Reputation: 892
I am working on a ASP.NET MVC project that should be implement a multi-threading functionality. In fact, in this application, a user can navigate from a page to an other, so he can change the action of his current controller. My question is, Is there a way in ASP.NET MVC that can guarantee that the action is running in background, even though the user has switched the action. It means that even when he returns to the View after he navigates, he can get what he has launched in his current session (knowing that it may take a bit of time in order to do it).I know that it is contradictory with the MVC pattern, but this application should be a server side application.
I did some research and they say that a thread pool and asychronous controllers (http://msdn.microsoft.com/en-us/library/ee728598%28v=vs.100%29.aspx#performing_multiple_operations_in_parallel) may be a solution to this problem. I will be glad to hear any other suggestions to help me implement this project in the right way.
Upvotes: 1
Views: 1466
Reputation: 1016
I think you should re-visit the premise that this should be implementing a parallel pattern.
For this to work the way I think you want it to, you will need a shared cache keyed by session id's. Your asynchronous tasks will be storing their results there. You will need some middleware that is initialized when the app initializes, this middleware would consist of a managed thread pool and a buffered queue of tasks. Your UI threads/web server threads would queue a task for the middleware to handle and dump the results in the shared cache which you would then check for results on subsequent web requests from that client. That's a lot of work. Especially if your client and server side applications are already intimately tied together as they usually are in ASP.NET.
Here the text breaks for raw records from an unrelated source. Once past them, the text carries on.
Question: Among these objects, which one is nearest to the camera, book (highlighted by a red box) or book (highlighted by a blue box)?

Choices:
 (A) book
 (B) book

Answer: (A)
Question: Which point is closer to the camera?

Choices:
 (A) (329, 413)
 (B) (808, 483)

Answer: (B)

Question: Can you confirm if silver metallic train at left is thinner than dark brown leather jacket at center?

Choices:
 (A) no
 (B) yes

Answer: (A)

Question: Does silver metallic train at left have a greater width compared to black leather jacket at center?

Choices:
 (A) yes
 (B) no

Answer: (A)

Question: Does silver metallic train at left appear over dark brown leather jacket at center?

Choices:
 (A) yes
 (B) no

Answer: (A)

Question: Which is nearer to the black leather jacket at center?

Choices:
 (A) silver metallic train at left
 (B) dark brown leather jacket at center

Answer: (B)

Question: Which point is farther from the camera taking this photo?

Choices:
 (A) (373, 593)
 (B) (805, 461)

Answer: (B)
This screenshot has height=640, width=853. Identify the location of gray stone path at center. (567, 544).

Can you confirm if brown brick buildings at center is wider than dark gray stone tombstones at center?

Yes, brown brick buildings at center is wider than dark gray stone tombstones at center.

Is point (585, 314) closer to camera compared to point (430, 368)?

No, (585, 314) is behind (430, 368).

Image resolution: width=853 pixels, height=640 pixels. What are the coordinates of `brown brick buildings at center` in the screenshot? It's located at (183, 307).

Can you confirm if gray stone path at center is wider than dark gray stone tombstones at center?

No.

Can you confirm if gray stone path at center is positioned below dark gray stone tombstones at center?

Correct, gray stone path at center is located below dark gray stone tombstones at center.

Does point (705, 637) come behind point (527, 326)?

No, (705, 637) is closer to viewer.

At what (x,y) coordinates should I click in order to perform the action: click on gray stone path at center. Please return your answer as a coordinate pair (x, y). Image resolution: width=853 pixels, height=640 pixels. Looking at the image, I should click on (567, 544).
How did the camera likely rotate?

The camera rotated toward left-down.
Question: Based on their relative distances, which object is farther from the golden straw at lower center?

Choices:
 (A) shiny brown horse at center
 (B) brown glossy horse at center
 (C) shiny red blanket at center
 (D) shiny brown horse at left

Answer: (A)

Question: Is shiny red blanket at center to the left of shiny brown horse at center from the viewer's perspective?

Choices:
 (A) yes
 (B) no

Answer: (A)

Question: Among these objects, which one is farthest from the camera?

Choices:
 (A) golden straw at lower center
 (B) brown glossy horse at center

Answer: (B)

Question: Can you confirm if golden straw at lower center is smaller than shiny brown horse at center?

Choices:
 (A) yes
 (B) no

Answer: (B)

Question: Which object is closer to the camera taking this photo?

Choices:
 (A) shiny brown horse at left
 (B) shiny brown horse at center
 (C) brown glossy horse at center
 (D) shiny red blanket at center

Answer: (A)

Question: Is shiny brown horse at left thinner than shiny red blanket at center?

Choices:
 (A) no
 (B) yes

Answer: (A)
Or, you could move the application away from ASP.NET and implement the server side application as a REST API in C# that your client application, written in Javascript, would hit using ajax requests. You build the client app as a single page app in some js MVC framework. This will allow the user to the client app in a seamless experience as calls to the server are non-blocking unless the client app wants them to be. Then there's really no need for the asynchronous patterns you mentioned above, which, honestly are not going to give you any sort of performance gains and it's not going to scale well.